Did anybody hear of an amber bottle embossed Dr.Browns on one side and One and only one on the other side. It has an applied crown top. I can't find any info on it. Thanks.


----------



## cyberdigger (May 21, 2012)

Root beer.. we find lots of them in the local 1920's dump.. nice color variations sometimes, but pretty common.


----------



## digger don (May 21, 2012)

Thanks cyber


----------



## cyberdigger (May 21, 2012)

It could also have been a different concoction, very likely celery soda.. according to THIS exerpt.. either way, it seems Dr. Browns was and still is popular among the American Jewish community, which makes sense that we find so many in Lakewood..


----------



## celerycola (May 21, 2012)

That same bottle was used for at least sixty years for Dr. Brown's Cel-Ray Celery Tonic. The ones pictured date L-R: 1910, 1930, 1950, 1969.


----------



## cyberdigger (May 21, 2012)

Cool..! You need a mid 20's one?


----------



## celerycola (May 21, 2012)

If it's different from the ones I have.
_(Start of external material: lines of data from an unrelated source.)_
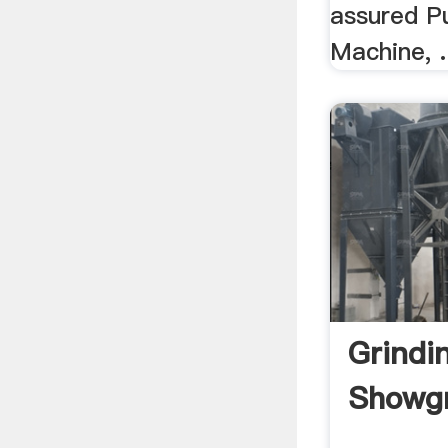
assured Pu
Machine, .
Grindi
Showgr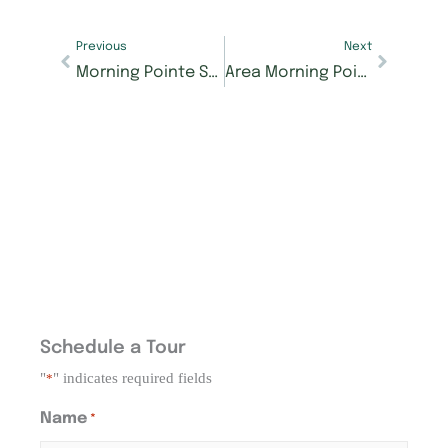
Previous
Next
Morning Pointe Senior Living named Best Assisted Living for Knoxville 2nd year in a row
Area Morning Pointe Senior Living buildings participating in The Samaritan Center’s Fall Food Drive
Schedule a Tour
"
" indicates required fields
*
Name
*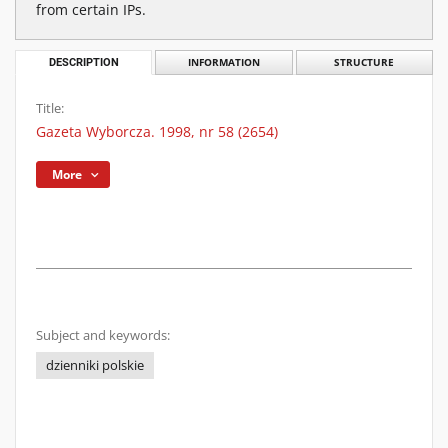
from certain IPs.
DESCRIPTION
INFORMATION
STRUCTURE
Title:
Gazeta Wyborcza. 1998, nr 58 (2654)
More
Subject and keywords:
dzienniki polskie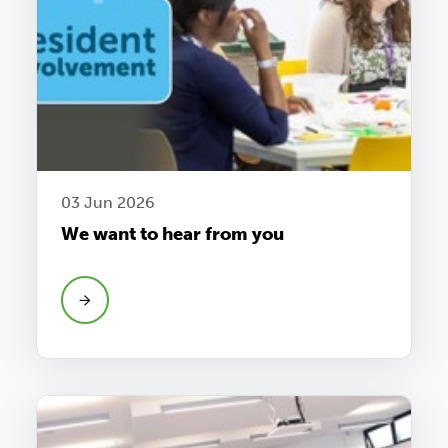
03 Jun 2026
We want to hear from you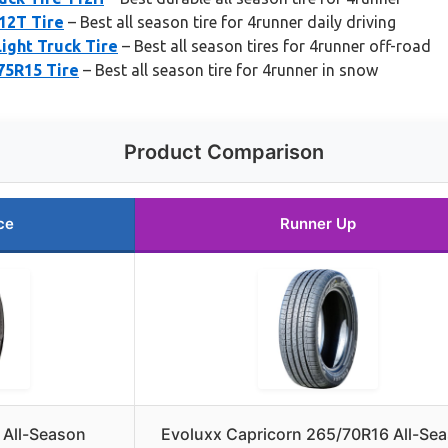
12T Tire
– Best all season tire for 4runner daily driving
ight Truck Tire
– Best all season tires for 4runner off-road
75R15 Tire
– Best all season tire for 4runner in snow
Product Comparison
ce
Runner Up
T All-Season
Evoluxx Capricorn 265/70R16 All-Se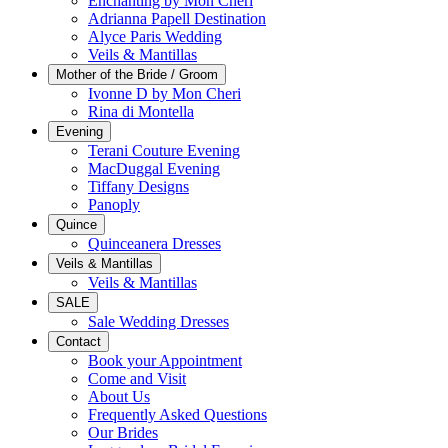
Enchanting by Mon Cheri
Adrianna Papell Destination
Alyce Paris Wedding
Veils & Mantillas
Mother of the Bride / Groom
Ivonne D by Mon Cheri
Rina di Montella
Evening
Terani Couture Evening
MacDuggal Evening
Tiffany Designs
Panoply
Quince
Quinceanera Dresses
Veils & Mantillas
Veils & Mantillas
SALE
Sale Wedding Dresses
Contact
Book your Appointment
Come and Visit
About Us
Frequently Asked Questions
Our Brides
I have eight different without labels from various glass makers. 


> ORIGINAL:  cyberdigger
> 
> Cool..! You need a mid 20's one?


----------



## cyberdigger (May 21, 2012)

the one I have in my immediate grasp says "9.6 FLUID OUNCES" on front heel, and on base, a faint "N23" ..it's honey amber, and it's sick as a dog..


----------



## celerycola (May 21, 2012)

I have a 9.6 ounce but it's W.T.Co. "N23" would be Newark OH plant of IL Glass in 1923. Any chance you have one not "sick as a dog"? I'll be in Cliffside Park this weekend visiting my son.


> ORIGINAL:  cyberdigger
> 
> the one I have in my immediate grasp says "9.6 FLUID OUNCES" on front heel, and on base, a faint "N23" ..it's honey amber, and it's sick as a dog..


----------



## cyberdigger (May 21, 2012)

I have 3 or 4 of them ..will attempt to isolate and clean them.. and look for variations.. now I will google Cliffside Park to see where that is, sounds like up north somewhere..


----------